Minister for Finance Paschal Donohoe has expressed new reservations about the possibility of a global minimum corporate tax rate, while insisting any new deal must "accommodate" Ireland's 12.5 per cent rate.
He said that proposals, which have recently emerged for high minimum effective tax rates, had confirmed his initial reservations about the plan.
The US has proposed a minimum rate of 21 per cent on the international earnings of US companies, which is way above the Irish rate.
Speaking at a seminar on international tax hosted by the Department of Finance, Mr Donohoe underlined his belief that small countries "need to be able to use tax policy as a legitimate lever to compensate for advantages of scale, location, resources, industrial heritage and the real, material and persistent advantage enjoyed by larger countries."
He said Ireland’s long-established corporate tax rate of 12.5 per cent was “a fair rate and within the ambit of healthy tax competition”.
“It is a rate that can contribute to exchequer revenues for investment in infrastructure and capacity, and one that can also stimulate investment, growth and innovation, which are core to Ireland’s industrial policy,” he said.
While acknowledging that an international agreement on tax could bring stability, he said it must “accommodate” Ireland’s headline rate.
This is the first time Mr Donohoe has responded directly to new US proposals for an effective minimum rate.
A major shake-up of the way corporation tax is collected is on the horizon, with the US now seemingly backing reform at a multilateral level.
The concept of a global minimum tax rate has been part of OECD’s “pillar two” negotiations on corporate tax reform, which are due to conclude this year.

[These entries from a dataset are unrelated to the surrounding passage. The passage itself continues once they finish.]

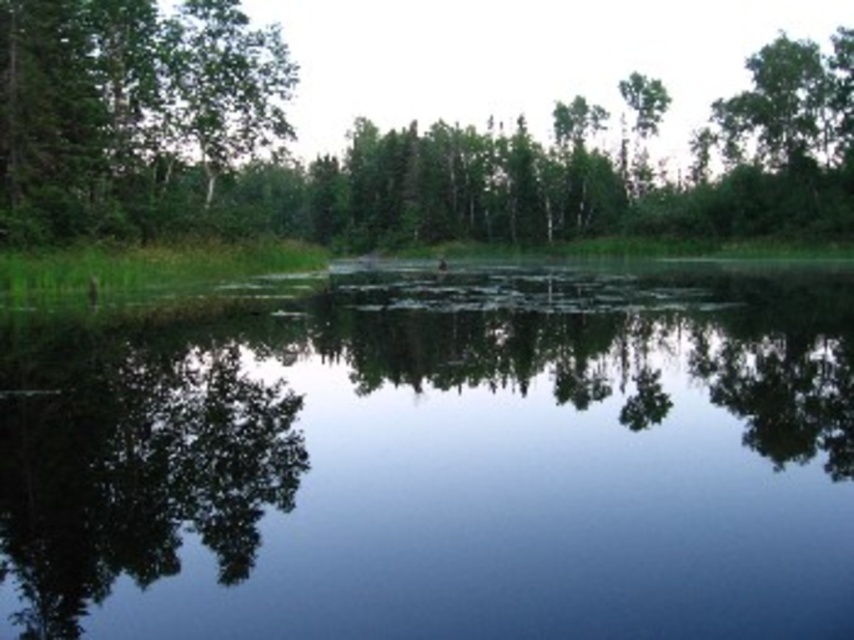 Question: Is green leafy tree at upper center positioned at the back of green matte tree at upper left?

Choices:
 (A) no
 (B) yes

Answer: (B)

Question: Is the position of green leafy tree at upper center more distant than that of green matte tree at upper left?

Choices:
 (A) yes
 (B) no

Answer: (A)

Question: Which object appears closest to the camera in this image?

Choices:
 (A) transparent water at center
 (B) green matte tree at upper left
 (C) green leafy tree at upper center

Answer: (A)

Question: Which point is closer to the camera?

Choices:
 (A) green leafy tree at upper center
 (B) transparent water at center

Answer: (B)

Question: Can you confirm if transparent water at center is thinner than green leafy tree at upper center?

Choices:
 (A) yes
 (B) no

Answer: (A)

Question: Which object is closer to the camera taking this photo?

Choices:
 (A) green matte tree at upper left
 (B) green leafy tree at upper center
 (C) transparent water at center

Answer: (C) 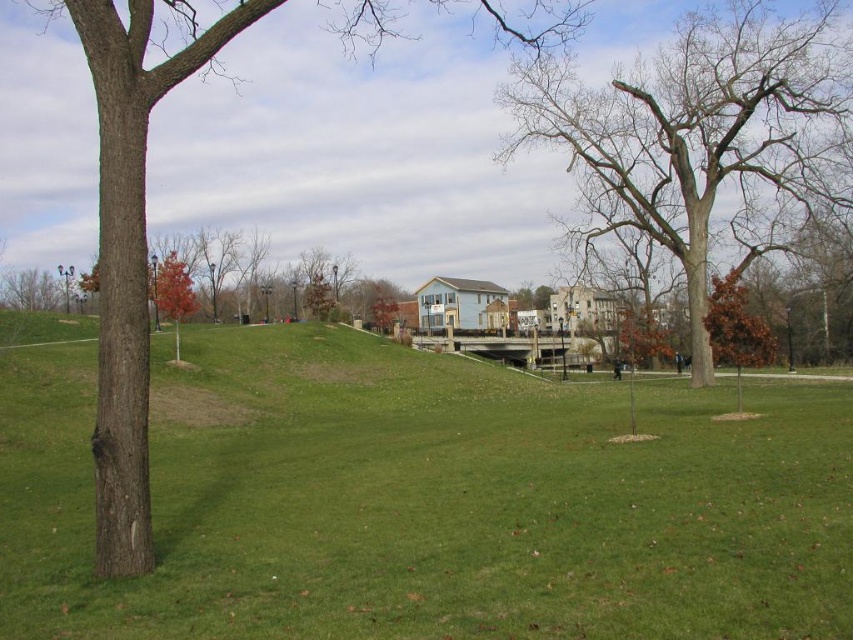 Which of these two, green grassy at center or bare wood tree at center, stands taller?

bare wood tree at center

Can you confirm if green grassy at center is positioned to the right of bare wood tree at center?

In fact, green grassy at center is to the left of bare wood tree at center.

Does point (64, 564) come farther from viewer compared to point (527, 80)?

No.

Locate an element on the screen. This screenshot has width=853, height=640. green grassy at center is located at coordinates (427, 500).

Is bare wood tree at center shorter than brown rough bark tree at left?

Yes, bare wood tree at center is shorter than brown rough bark tree at left.

Is bare wood tree at center behind brown rough bark tree at left?

Yes, bare wood tree at center is behind brown rough bark tree at left.

Between point (695, 72) and point (120, 257), which one is positioned behind?

The point (695, 72) is behind.

You are a GUI agent. You are given a task and a screenshot of the screen. Output one action in this format:
    pyautogui.click(x=<x>, y=<y>)
    Task: Click on the bare wood tree at center
    The width and height of the screenshot is (853, 640).
    Given the screenshot: What is the action you would take?
    pyautogui.click(x=685, y=131)

Between point (724, 561) and point (132, 316), which one is positioned behind?

Point (132, 316)

Does green grassy at center appear over brown rough bark tree at left?

No.

What do you see at coordinates (427, 500) in the screenshot? I see `green grassy at center` at bounding box center [427, 500].

I want to click on green grassy at center, so click(427, 500).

The fear is that a minimum rate could undermine the uniqueness of Ireland’s offering.
Pascal Saint-Amans, who heads the OECD’s tax department, told the conference that a “strong” minimum tax proposal was necessary for agreement at OECD level, though he did not mention a rate.
Mr Donohoe acknowledged that the current reform proposals were likely to shrink Ireland’s corporate tax base by about 20 per cent or €2 billion.

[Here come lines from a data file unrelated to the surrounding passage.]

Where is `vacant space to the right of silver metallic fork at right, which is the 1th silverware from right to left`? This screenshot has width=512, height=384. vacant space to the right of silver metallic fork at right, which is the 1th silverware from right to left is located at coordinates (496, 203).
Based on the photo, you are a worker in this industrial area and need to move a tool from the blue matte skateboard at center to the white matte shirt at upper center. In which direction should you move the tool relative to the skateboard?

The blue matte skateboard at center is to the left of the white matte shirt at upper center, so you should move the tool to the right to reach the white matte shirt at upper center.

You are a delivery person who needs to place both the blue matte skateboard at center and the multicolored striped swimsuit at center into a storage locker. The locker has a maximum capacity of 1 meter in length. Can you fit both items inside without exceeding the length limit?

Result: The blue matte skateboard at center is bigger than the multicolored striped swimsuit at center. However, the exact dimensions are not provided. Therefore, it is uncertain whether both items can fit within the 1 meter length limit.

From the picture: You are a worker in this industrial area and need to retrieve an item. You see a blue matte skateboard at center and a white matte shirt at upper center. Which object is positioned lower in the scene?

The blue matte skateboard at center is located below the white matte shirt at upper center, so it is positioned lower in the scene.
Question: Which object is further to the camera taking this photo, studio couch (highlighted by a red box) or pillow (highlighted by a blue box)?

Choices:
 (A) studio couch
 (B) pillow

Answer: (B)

“There are risks in an agreement, but the risks may be greater with continued uncertainty and instability if there is no agreement,” he said.

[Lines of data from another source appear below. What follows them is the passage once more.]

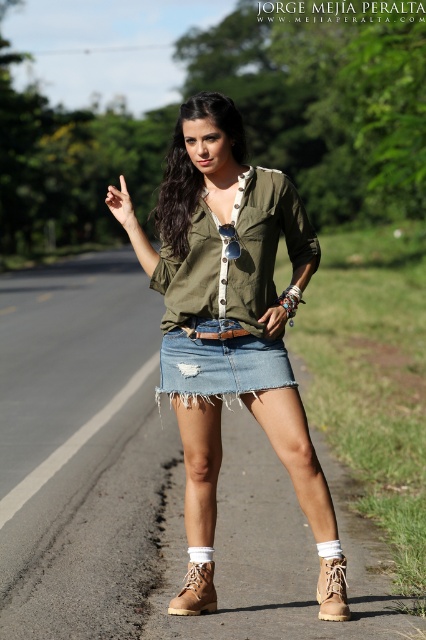 Question: Among these objects, which one is farthest from the camera?

Choices:
 (A) denim skirt at center
 (B) tan suede boot at lower center

Answer: (A)

Question: Which object is positioned farthest from the ripped denim skirt at center?

Choices:
 (A) denim skirt at center
 (B) tan suede boot at lower center

Answer: (B)

Question: Among these objects, which one is farthest from the camera?

Choices:
 (A) tan suede boot at lower center
 (B) denim skirt at center

Answer: (B)

Question: Does denim skirt at center have a smaller size compared to ripped denim skirt at center?

Choices:
 (A) no
 (B) yes

Answer: (A)

Question: In this image, where is denim skirt at center located relative to ripped denim skirt at center?

Choices:
 (A) left
 (B) right

Answer: (A)

Question: Does denim skirt at center appear on the left side of tan suede boot at lower center?

Choices:
 (A) yes
 (B) no

Answer: (A) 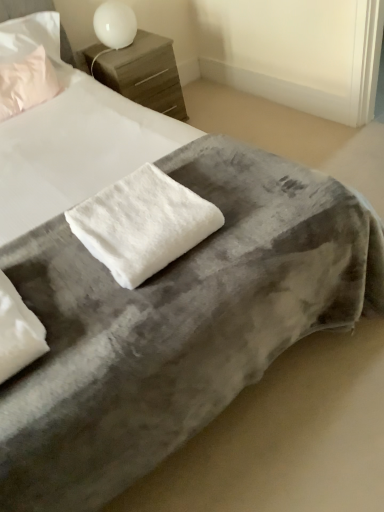 Question: Can you confirm if wooden nightstand at upper center is taller than white glossy table lamp at upper center?

Choices:
 (A) no
 (B) yes

Answer: (B)

Question: Can you confirm if wooden nightstand at upper center is thinner than white glossy table lamp at upper center?

Choices:
 (A) yes
 (B) no

Answer: (B)

Question: Is wooden nightstand at upper center positioned before white glossy table lamp at upper center?

Choices:
 (A) no
 (B) yes

Answer: (A)

Question: From a real-world perspective, is wooden nightstand at upper center positioned under white glossy table lamp at upper center based on gravity?

Choices:
 (A) yes
 (B) no

Answer: (A)

Question: Considering the relative sizes of wooden nightstand at upper center and white glossy table lamp at upper center in the image provided, is wooden nightstand at upper center shorter than white glossy table lamp at upper center?

Choices:
 (A) no
 (B) yes

Answer: (A)

Question: From the image's perspective, is wooden nightstand at upper center located above white glossy table lamp at upper center?

Choices:
 (A) no
 (B) yes

Answer: (A)

Question: From the image's perspective, would you say matte pink pillow at upper left, which is the 1th pillow in top-to-bottom order, is shown under white glossy table lamp at upper center?

Choices:
 (A) no
 (B) yes

Answer: (B)

Question: Is matte pink pillow at upper left, the 2th pillow from the front, at the right side of white glossy table lamp at upper center?

Choices:
 (A) no
 (B) yes

Answer: (A)

Question: Is matte pink pillow at upper left, which is the 1th pillow in top-to-bottom order, positioned with its back to white glossy table lamp at upper center?

Choices:
 (A) no
 (B) yes

Answer: (A)

Question: From a real-world perspective, is matte pink pillow at upper left, which is the 1th pillow in top-to-bottom order, under white glossy table lamp at upper center?

Choices:
 (A) yes
 (B) no

Answer: (B)

Question: From a real-world perspective, is matte pink pillow at upper left, the first pillow positioned from the left, over white glossy table lamp at upper center?

Choices:
 (A) no
 (B) yes

Answer: (B)

Question: Is matte pink pillow at upper left, positioned as the second pillow in right-to-left order, not close to white glossy table lamp at upper center?

Choices:
 (A) yes
 (B) no

Answer: (B)

Question: Is white fluffy towel at center completely or partially inside wooden nightstand at upper center?

Choices:
 (A) no
 (B) yes

Answer: (A)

“There will be twists and turns in this negotiation over the months ahead and I think it is in everyone’s interests to have a balanced agreement,” Mr Donohoe said.
The Department of Finance believes corporation tax receipts will be roughly €2 billion lower by 2025 on foot of the proposed changes.
The department’s latest stability programme update factors in a €500 million cost to annual corporate tax revenue in each year from 2022 to 2025.
However, the department still expects total corporation tax receipts to grow from €11.6 billion this year to €12.5 billion by 2025, a smaller rate of increase than seen in recent years.